“Talking Boxes” a voice for Kibera girls

Eva Bowa, Program Officer, Polycom Development Project Opening up one of the talking boxes at Spurgeons Primary School.

Kibera, Nairobi, Kenya…

Off Olympic road on the left, a busy, noisy street punctuated with tiny squeezed shops on both sides. Pedestrians briskly walking up and down as though they are running late for something……Both men and women vendors consumed in their daily hustles……Piercing noises and fire sparks by welders springing across the road…..Smell of fried ‘chapatis’ and ‘mandazis’ consuming the air around while screams of children playing at a nearby school-Olympic primary school-engulfing the whole neighborhood ……. This street will lead you to a Centre of hope and voice for thousands of young girls and adolescents living in Kibera.

300 Metres, right before the street takes a mighty curve. You will find a ruby rugged gate, paint peeled off. Not to judge. What lies inside is much greater-Polycom Development Project office. Err…Still hard to figure out what goes on there? On a closer look signs displayed on the door and walls- ‘Speak Out!… ‘Sitakimya’ meaning ‘I won’t be silenced’ suggest that it is an empowerement Centre. Right guess!

A charming Jane Anyango- Director Polycom Development Project, seated at the furthest corner right after you enter the building will gladly fill you in about what the project is all about..

Polycom Development project is one unique project that was started to ‘break the silence’ on Sexual, Gender Based Violence among children and adolescents in Kibera.

The project adopted a secretive ‘talking box’ approach to allow girls who would otherwise shy away from sharing their issues (especially GBV related) to confidently draft a note and drop it in the emblematic box.

A sample of a note from Spurgeons primary school, talking box

In an interview with Jane at her Office, she revealed to me that the innocent project started seven years ago and was piloted in 14 schools, which after one year it scaled down to 7 schools, because some schools did not embrace it well and also some parents were against the initiative citing that it was a project meant to ‘use their children’ . She did not lose hope.

She further confirmed that they are currently working within 16 schools and are scaling up to 34 more schools which will bring the total number to 50 schools, thanks to her recent partner, UNFPA Kenya.

She said that at first, they used carton boxes which did not function well because dubious persons broke into the boxes and stole the notes. She later got a volunteer who made wooden boxes with safety padlocks but they still do not guarantee 100% safety.

She is glad about the recent partnership with UNFPA Kenya, for they have pledged to support production of 50 metallic boxes that will guarantee, not only safety but longevity.

Benefits of the ‘talking boxes’


Teachers, pupils Spurgeons Primary School

Teacher Rose Okeya also a counsellor and Social Worker at Spurgeons Primary School- A beneficiary of the project, confirmed that the project has brought about behavior change among pupils. She has observed girls at the school being able to open up and speak out on all issues ranging from SGBV, Sexual Reproductive Health and menstrual matters. Additionally, with follow up, she has observed girls perform well in studies.

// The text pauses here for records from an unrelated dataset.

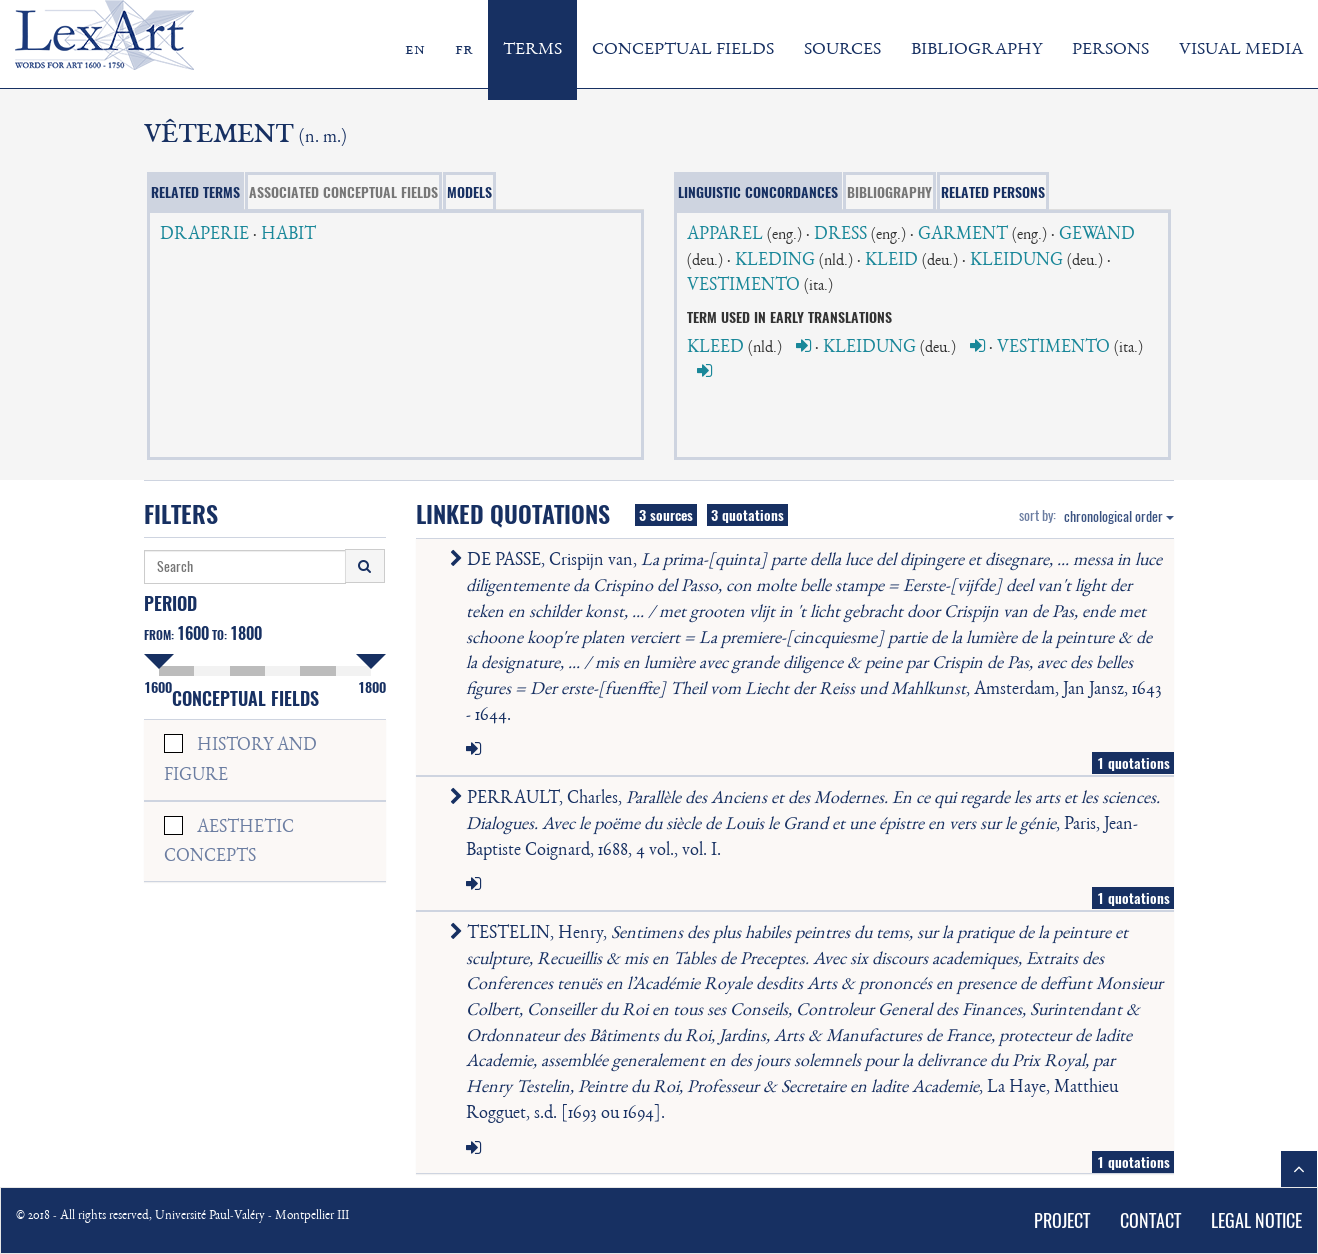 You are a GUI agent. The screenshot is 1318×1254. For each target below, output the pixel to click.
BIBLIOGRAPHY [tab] (889, 192)
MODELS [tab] (469, 192)
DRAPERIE (204, 235)
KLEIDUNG (1016, 261)
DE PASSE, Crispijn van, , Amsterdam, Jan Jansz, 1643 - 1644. (810, 638)
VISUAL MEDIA (1241, 50)
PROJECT (1062, 1220)
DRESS (840, 235)
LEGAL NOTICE (1256, 1220)
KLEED (715, 348)
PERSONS (1110, 50)
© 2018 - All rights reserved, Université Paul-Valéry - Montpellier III (182, 1216)
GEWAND (1097, 235)
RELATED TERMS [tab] (195, 192)
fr (464, 50)
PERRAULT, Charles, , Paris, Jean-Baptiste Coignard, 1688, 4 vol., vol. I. (809, 824)
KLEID (891, 261)
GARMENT (963, 235)
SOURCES (842, 50)
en (415, 50)
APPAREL (725, 235)
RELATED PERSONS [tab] (993, 192)
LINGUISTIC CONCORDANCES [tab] (758, 192)
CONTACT (1150, 1220)
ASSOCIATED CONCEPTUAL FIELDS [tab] (343, 192)
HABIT (288, 235)
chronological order (1119, 516)
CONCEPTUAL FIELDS (683, 50)
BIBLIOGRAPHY (976, 50)
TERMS (532, 50)
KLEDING (775, 261)
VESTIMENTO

She said that the project has been able to detect, curb and resolve issues raised, most common being issues of gender based violence, especially sexual harassment among peers in school, including sexual harassment by teachers, guardians and neighbors.

Another note!

For issues that require much more attention the project reaches out to relevant persons or authorities for further help.

The project has been very successful. We have beautiful success stories and we are in fact coming up with our own research to challenge existing results.’ Said Jane.

Jane observed that while dealing with cases of SGBV, a lot of focus is always directed to perpetrators than survivors. She called upon donors and service providers to understand the importance of working with survivors, for they bear the pain. Especially cases where the victim might never access Justice whenever the family resorts to resolving the issue amicably- which is a normal avenue for resolving GBV cases within family set up.

Jane always urges parents, during parents-teacher meetings not to be very harsh to their children. She encourages them to be friendly with their children in order to establish rapport with them. The amicable environment will enable them to share their issues freely. Above all, she urges them to create time for their children amid their busy schedules . She understands that the economic burden and the need to provide is huge on them but they have to sacrifice some time for their children.. Her dream is to see the project expand beyond Kibera.